I told my boss that today. That because of this decision, I have no job. I was looking forward to restructuring my home loan, but foreclosure is imminent. So, I told him his students were working in the book, and he was sort of fine with it. So the students are bored out of their minds, and really…it’s not an issue for me. You work, you get your credits for the session, you move on. Plus, they don’t know I’m not coming back. (They will be happy, I guarantee it.)
Today, I had enough. I have one poetry class, and I printed up the poem, The Road Not Taken by Robert Frost. They are drawing mazes, and planning their future. Then, I hauled out my therapy book, .

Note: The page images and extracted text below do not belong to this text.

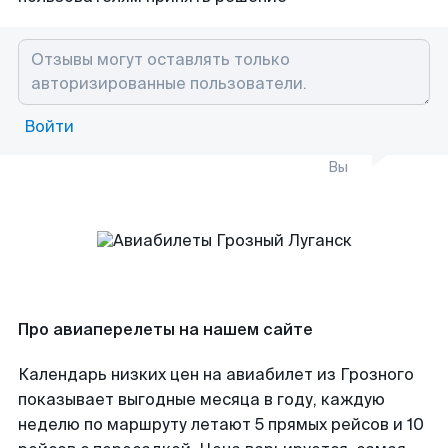
Войти
Вы
Про авиаперелеты на нашем сайте
Календарь низких цен на авиабилет из Грозного
показывает выгодные месяца в году, каждую
неделю по маршруту летают 5 прямых рейсов и 10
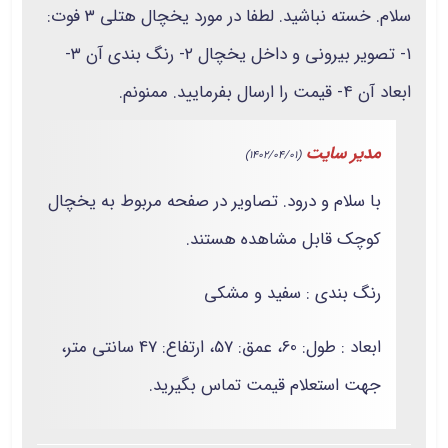
سلام. خسته نباشید. لطفا در مورد یخچال هتلی ۳ فوت:
۱- تصویر بیرونی و داخل یخچال ۲- رنگ بندی آن ۳-
ابعاد آن ۴- قیمت را ارسال بفرمایید. ممنونم.
مدیر سایت
(1402/04/01)
با سلام و درود. تصاویر در صفحه مربوط به یخچال
کوچک قابل مشاهده هستند.
رنگ بندی : سفید و مشکی
ابعاد : طول: 60، عمق: 57، ارتفاع: 47 سانتی متر،
جهت استعلام قیمت تماس بگیرید.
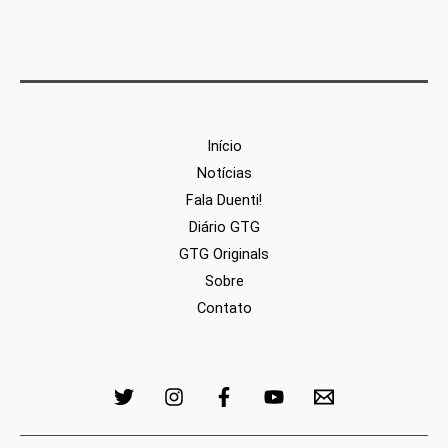
Início
Notícias
Fala Duenti!
Diário GTG
GTG Originals
Sobre
Contato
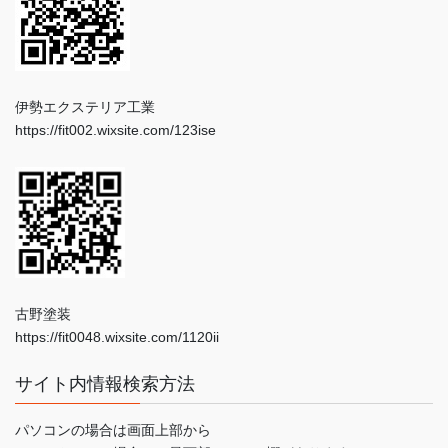
伊勢エクステリア工業
https://fit002.wixsite.com/123ise
古野塗装
https://fit0048.wixsite.com/1120ii
サイト内情報検索方法
パソコンの場合は画面上部から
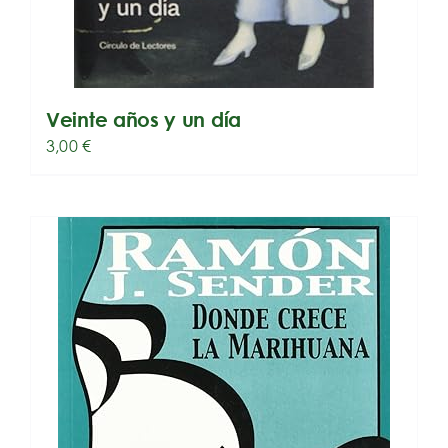
Veinte años y un día
3,00
€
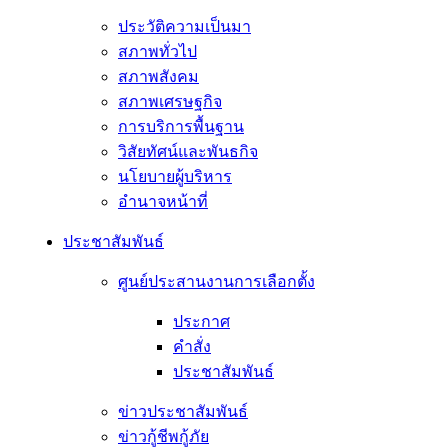
ประวัติความเป็นมา
สภาพทั่วไป
สภาพสังคม
สภาพเศรษฐกิจ
การบริการพื้นฐาน
วิสัยทัศน์และพันธกิจ
นโยบายผู้บริหาร
อํานาจหน้าที่
ประชาสัมพันธ์
ศูนย์ประสานงานการเลือกตั้ง
ประกาศ
คำสั่ง
ประชาสัมพันธ์
ข่าวประชาสัมพันธ์
ข่าวกู้ชีพกู้ภัย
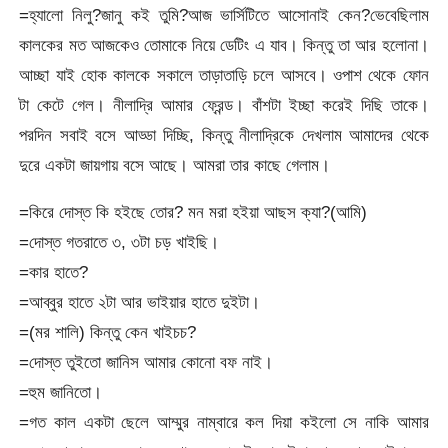
=হ্যালো নিলু?জানু কই তুমি?আজ ভার্সিটিতে আসোনাই কেন?ভেবেছিলাম
কালকের মত আজকেও তোমাকে নিয়ে ডেটিং এ যাব। কিন্তু তা আর হলোনা।
আচ্ছা যাই হোক কালকে সকালে তাড়াতাড়ি চলে আসবে। ওপাশ থেকে ফোন
টা কেটে গেল। নীলাদ্রি আমার ফ্রেন্ড। বাঁশটা ইচ্ছা করেই দিছি তাকে।
পরদিন সবাই বসে আড্ডা দিচ্ছি, কিন্তু নীলাদ্রিকে দেখলাম আমাদের থেকে
দুরে একটা জায়গায় বসে আছে। আমরা তার কাছে গেলাম।
=কিরে দোস্ত কি হইছে তোর? মন মরা হইয়া আছস ক্যা?(আমি)
=দোস্ত গতরাতে ৩, ৩টা চড় খাইছি।
=কার হাতে?
=আব্বুর হাতে ২টা আর ভাইয়ার হাতে দুইটা।
=(মর শালি) কিন্তু কেন খাইচচ?
=দোস্ত তুইতো জানিস আমার কোনো বফ নাই।
=হুম জানিতো।
=গত কাল একটা ছেলে আম্মুর নাম্বারে কল দিয়া কইলো সে নাকি আমার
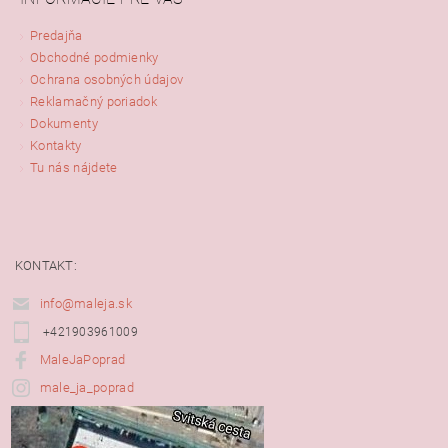
Predajňa
Obchodné podmienky
Ochrana osobných údajov
Reklamačný poriadok
Dokumenty
Kontakty
Tu nás nájdete
KONTAKT:
info@maleja.sk
+421903961009
MaleJaPoprad
male_ja_poprad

My third period class, restless and irritable made me haul out a great book, by accident,
Yeah, I always get the exact books that I’m supposed to read. At the exact right moment. I’m sure I’m about to learn something from all of this. I read the beginning aloud, and the students wanted me to read it to them.
Only problem is, I can’t afford to re-connect with them, since I’m leaving. What’s that old saying about loving and losing? Is it really better to love and lose, then never love at all?
Off to run 4.5.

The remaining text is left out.